▶ **Problem**
From the first line down to the line containing "s.hovart@ibr-ire.be", print the records below exactly, leaving every picture out.

▶ **Records for this task**
=== Begin Enclosure ===
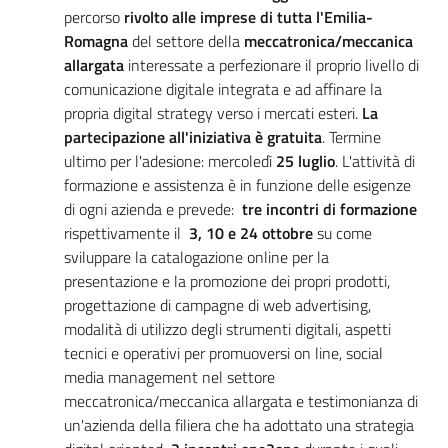
percorso
rivolto alle imprese di tutta l'Emilia-
Romagna
del settore della
meccatronica/meccanica
allargata
interessate a perfezionare il proprio livello di
comunicazione digitale integrata e ad affinare la
propria digital strategy verso i mercati esteri.
La
partecipazione all'iniziativa è gratuita
. Termine
ultimo per l'adesione: mercoledì
25 luglio
. L'attività di
formazione e assistenza è in funzione delle esigenze
di ogni azienda e prevede:
tre
incontri di formazione
rispettivamente il
3, 10 e 24 ottobre
su come
sviluppare la catalogazione online per la
presentazione e la promozione dei propri prodotti,
progettazione di campagne di web advertising,
modalità di utilizzo degli strumenti digitali, aspetti
tecnici e operativi per promuoversi on line, social
media management nel settore
meccatronica/meccanica allargata e testimonianza di
un'azienda della filiera che ha adottato una strategia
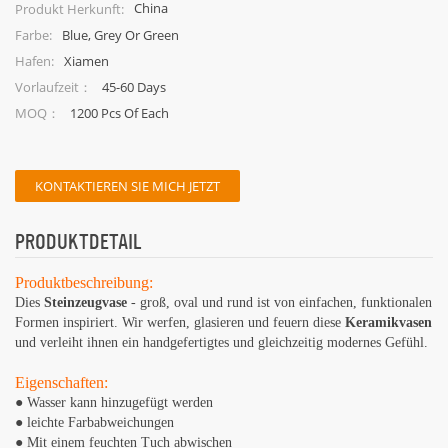
China
Produkt Herkunft:
Blue, Grey Or Green
Farbe:
Xiamen
Hafen:
45-60 Days
Vorlaufzeit：
1200 Pcs Of Each
MOQ：
KONTAKTIEREN SIE MICH JETZT
PRODUKTDETAIL
Produktbeschreibung:
Dies
Steinzeugvase
- groß, oval und rund ist von einfachen, funktionalen
Formen inspiriert. Wir werfen, glasieren und feuern diese
Keramikvasen
und verleiht ihnen ein handgefertigtes und gleichzeitig modernes Gefühl.
Eigenschaften:
● Wasser kann hinzugefügt werden
●
leichte Farbabweichungen
●
Mit einem feuchten Tuch abwischen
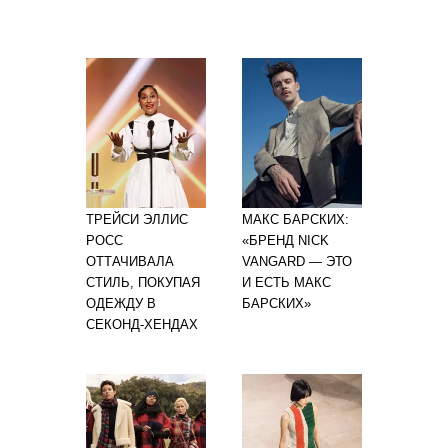
ТРЕЙСИ ЭЛЛИС
МАКС БАРСКИХ:
РОСС
«БРЕНД NICK
ОТТАЧИВАЛА
VANGARD — ЭТО
СТИЛЬ, ПОКУПАЯ
И ЕСТЬ МАКС
ОДЕЖДУ В
БАРСКИХ»
СЕКОНД-ХЕНДАХ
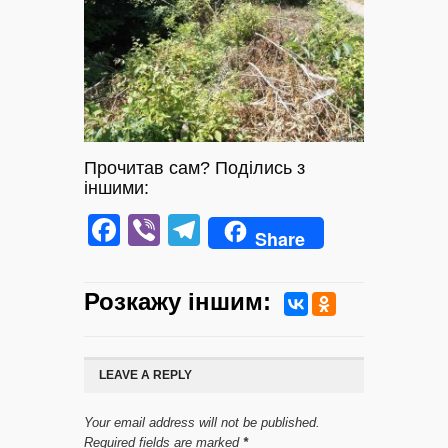
Прочитав сам? Поділись з
іншими:
Facebook
Viber
Telegram
Share
Розкажу iншим:
LEAVE A REPLY
Your email address will not be published.
Required fields are marked
*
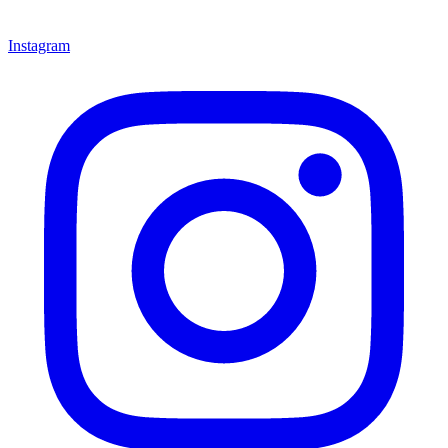
Instagram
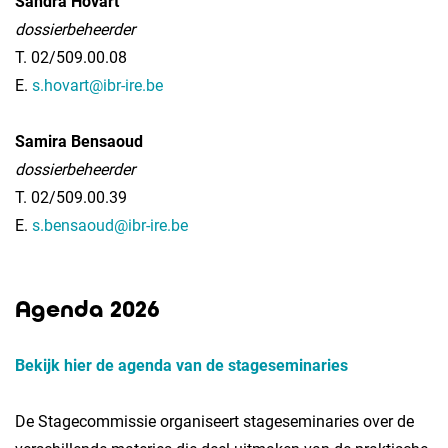
Sandra Hovart
dossierbeheerder
T. 02/509.00.08
E.
s.hovart@ibr-ire.be
Samira Bensaoud
dossierbeheerder
T. 02/509.00.39
E.
s.bensaoud@ibr-ire.be
Agenda 2026
Bekijk hier de agenda van de stageseminaries
​De Stagecommissie organiseert stageseminaries over de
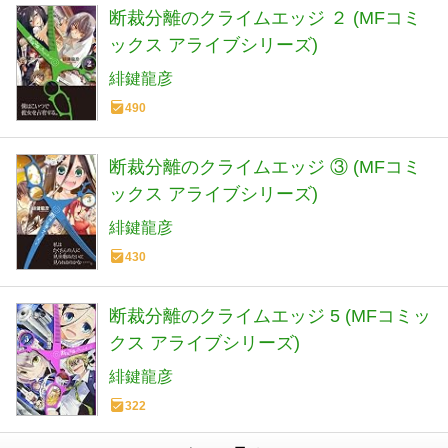
断裁分離のクライムエッジ ２ (MFコミ
ックス アライブシリーズ)
緋鍵龍彦
490
断裁分離のクライムエッジ ③ (MFコミ
ックス アライブシリーズ)
緋鍵龍彦
430
断裁分離のクライムエッジ 5 (MFコミッ
クス アライブシリーズ)
緋鍵龍彦
322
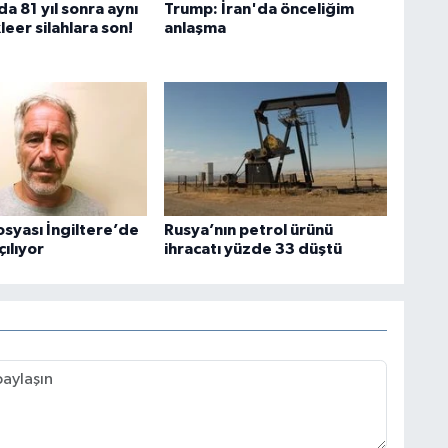
a 81 yıl sonra aynı
Trump: İran'da önceliğim
leer silahlara son!
anlaşma
osyası İngiltere’de
Rusya’nın petrol ürünü
ılıyor
ihracatı yüzde 33 düştü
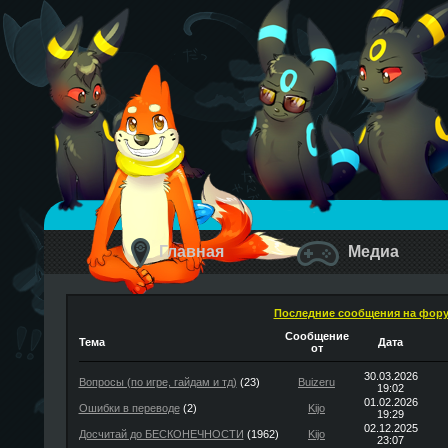
Главная
Медиа
Последние сообщения на фор
Сообщение
Тема
Дата
от
30.03.2026
Вопросы (по игре, гайдам и тд)
(23)
Buizeru
19:02
01.02.2026
Ошибки в переводе
(2)
Kijo
19:29
02.12.2025
Досчитай до БЕСКОНЕЧНОСТИ
(1962)
Kijo
23:07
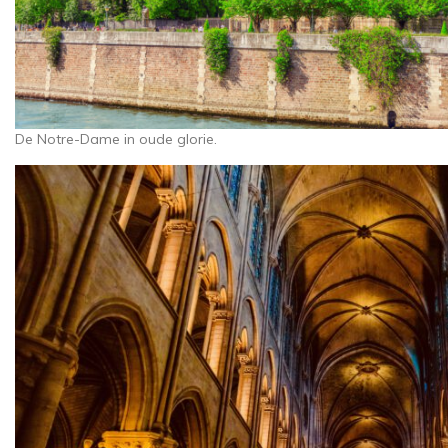
De Notre-Dame in oude glorie.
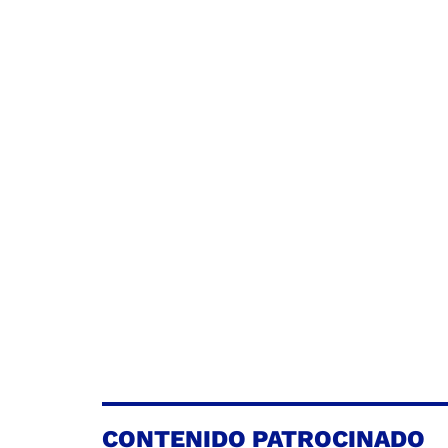
CONTENIDO PATROCINADO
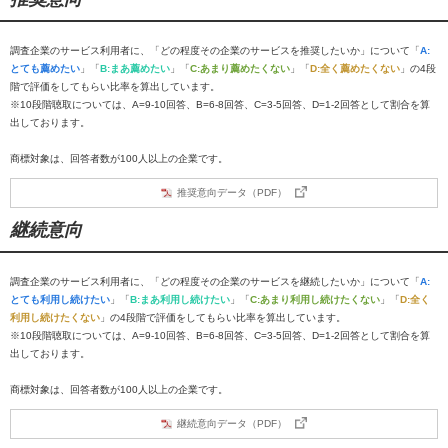
調査企業のサービス利用者に、「どの程度その企業のサービスを推奨したいか」について「
A:
とても薦めたい
」「
B:まあ薦めたい
」「
C:あまり薦めたくない
」「
D:全く薦めたくない
」の4段
階で評価をしてもらい比率を算出しています。
※10段階聴取については、A=9-10回答、B=6-8回答、C=3-5回答、D=1-2回答として割合を算
出しております。
商標対象は、回答者数が100人以上の企業です。
推奨意向データ（PDF）
継続意向
調査企業のサービス利用者に、「どの程度その企業のサービスを継続したいか」について「
A:
とても利用し続けたい
」「
B:まあ利用し続けたい
」「
C:あまり利用し続けたくない
」「
D:全く
利用し続けたくない
」の4段階で評価をしてもらい比率を算出しています。
※10段階聴取については、A=9-10回答、B=6-8回答、C=3-5回答、D=1-2回答として割合を算
出しております。
商標対象は、回答者数が100人以上の企業です。
継続意向データ（PDF）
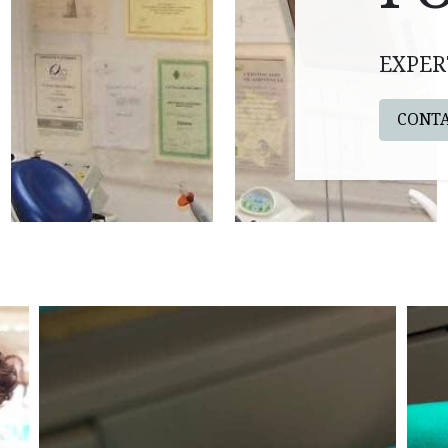
EXPER
CONT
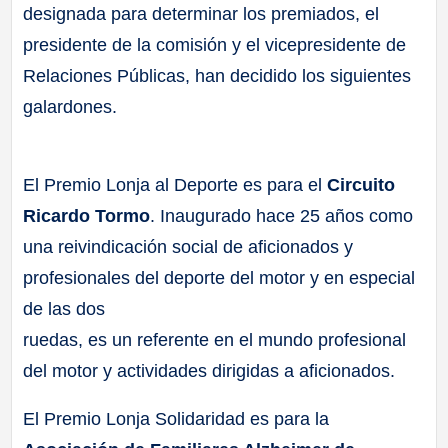
designada para determinar los premiados, el
presidente de la comisión y el vicepresidente de
Relaciones Públicas, han decidido los siguientes
galardones.
El Premio Lonja al Deporte es para el
Circuito
Ricardo Tormo
. Inaugurado hace 25 años como
una reivindicación social de aficionados y
profesionales del deporte del motor y en especial
de las dos
ruedas, es un referente en el mundo profesional
del motor y actividades dirigidas a aficionados.
El Premio Lonja Solidaridad es para la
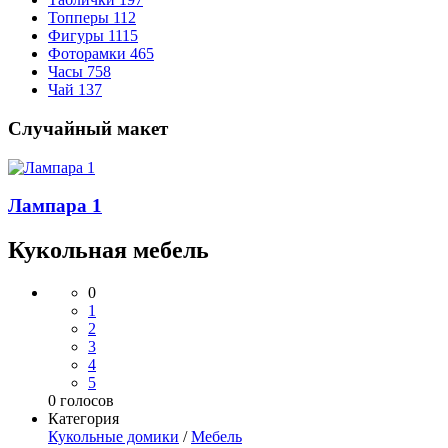
Топперы
112
Фигуры
1115
Фоторамки
465
Часы
758
Чай
137
Случайный макет
Лампара 1
Кукольная мебель
0
1
2
3
4
5
0
голосов
Категория
Кукольные домики
/
Мебель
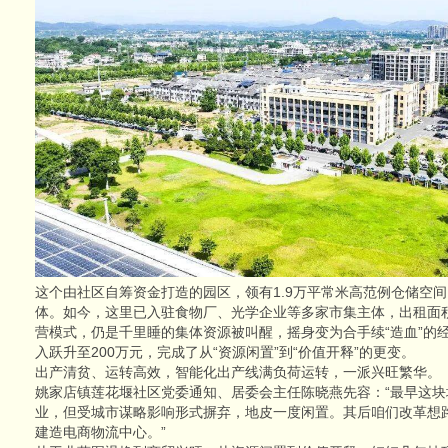
这个由社区自筹资金打造的园区，领有1.9万平常米高范例仓储空
体。如今，这里已入驻食物厂、光学企业等多家市集主体，出租面积
营模式，仍是千里睡的集体资源被叫醒，摇身变为合手续“造血”的
入跃升至200万元，完成了从“资源闲置”到“价值开释”的更变。
出产清贫、运转高效，智能化出产线满负荷运转，一派兴旺繁华。
姚家店镇莲花堰社区党委通知、居委会主任陈晓燕先容：“最早这
业，但受城市谋略影响形式摒弃，地皮一度闲置。其后咱们改革想
建造电商物流中心。”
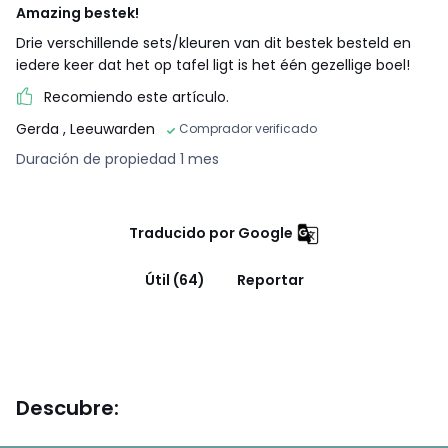
Amazing bestek!
Drie verschillende sets/kleuren van dit bestek besteld en
iedere keer dat het op tafel ligt is het één gezellige boel!
Recomiendo este artículo.
Gerda
, Leeuwarden
Comprador verificado
Duración de propiedad 1 mes
Traducido por Google
Útil (64)
Reportar
Descubre:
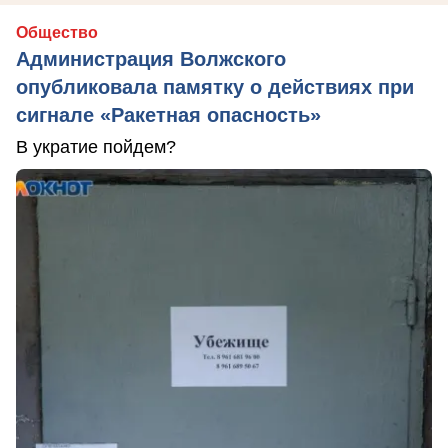
Общество
Администрация Волжского
опубликовала памятку о действиях при
сигнале «Ракетная опасность»
В укратие пойдем?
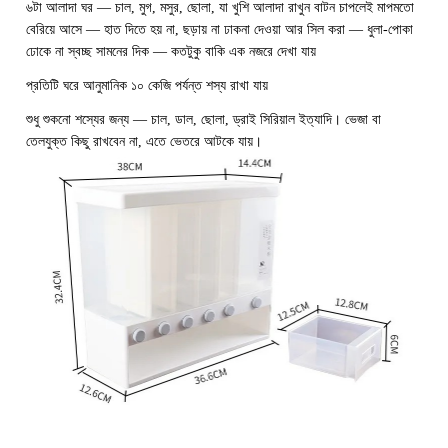
৬টা আলাদা ঘর — চাল, মুগ, মসুর, ছোলা, যা খুশি আলাদা রাখুন বাটন চাপলেই মাপমতো
বেরিয়ে আসে — হাত দিতে হয় না, ছড়ায় না ঢাকনা দেওয়া আর সিল করা — ধুলা-পোকা
ঢোকে না স্বচ্ছ সামনের দিক — কতটুকু বাকি এক নজরে দেখা যায়
প্রতিটি ঘরে আনুমানিক ১০ কেজি পর্যন্ত শস্য রাখা যায়
শুধু শুকনো শস্যের জন্য — চাল, ডাল, ছোলা, ড্রাই সিরিয়াল ইত্যাদি। ভেজা বা
তেলযুক্ত কিছু রাখবেন না, এতে ভেতরে আটকে যায়।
=== End Enclosure ===
▶ **Completed exercise**
percorso
rivolto alle imprese di tutta l'Emilia-
Romagna
del settore della
meccatronica/meccanica
allargata
interessate a perfezionare il proprio livello di
comunicazione digitale integrata e ad affinare la
propria digital strategy verso i mercati esteri.
La
partecipazione all'iniziativa è gratuita
. Termine
ultimo per l'adesione: mercoledì
25 luglio
. L'attività di
formazione e assistenza è in funzione delle esigenze
di ogni azienda e prevede:
tre
incontri di formazione
rispettivamente il
3, 10 e 24 ottobre
su come
sviluppare la catalogazione online per la
presentazione e la promozione dei propri prodotti,
progettazione di campagne di web advertising,
modalità di utilizzo degli strumenti digitali, aspetti
tecnici e operativi per promuoversi on line, social
media management nel settore
meccatronica/meccanica allargata e testimonianza di
un'azienda della filiera che ha adottato una strategia
China
Produkt Herkunft:
Blue, Grey Or Green
Farbe:
Xiamen
Hafen:
45-60 Days
Vorlaufzeit：
1200 Pcs Of Each
MOQ：
KONTAKTIEREN SIE MICH JETZT
PRODUKTDETAIL
Produktbeschreibung:
Dies
Steinzeugvase
- groß, oval und rund ist von einfachen, funktionalen
Formen inspiriert. Wir werfen, glasieren und feuern diese
Keramikvasen
und verleiht ihnen ein handgefertigtes und gleichzeitig modernes Gefühl.
Eigenschaften:
● Wasser kann hinzugefügt werden
●
leichte Farbabweichungen
●
Mit einem feuchten Tuch abwischen
ТРЕЙСИ ЭЛЛИС
МАКС БАРСКИХ:
РОСС
«БРЕНД NICK
ОТТАЧИВАЛА
VANGARD — ЭТО
СТИЛЬ, ПОКУПАЯ
И ЕСТЬ МАКС
ОДЕЖДУ В
БАРСКИХ»
СЕКОНД-ХЕНДАХ
Прочитав сам? Поділись з
іншими:
Facebook
Viber
Telegram
Share
Розкажу iншим:
LEAVE A REPLY
Your email address will not be published.
Required fields are marked
*
Instagram
Sandra Hovart
dossierbeheerder
T. 02/509.00.08
E.
s.hovart@ibr-ire.be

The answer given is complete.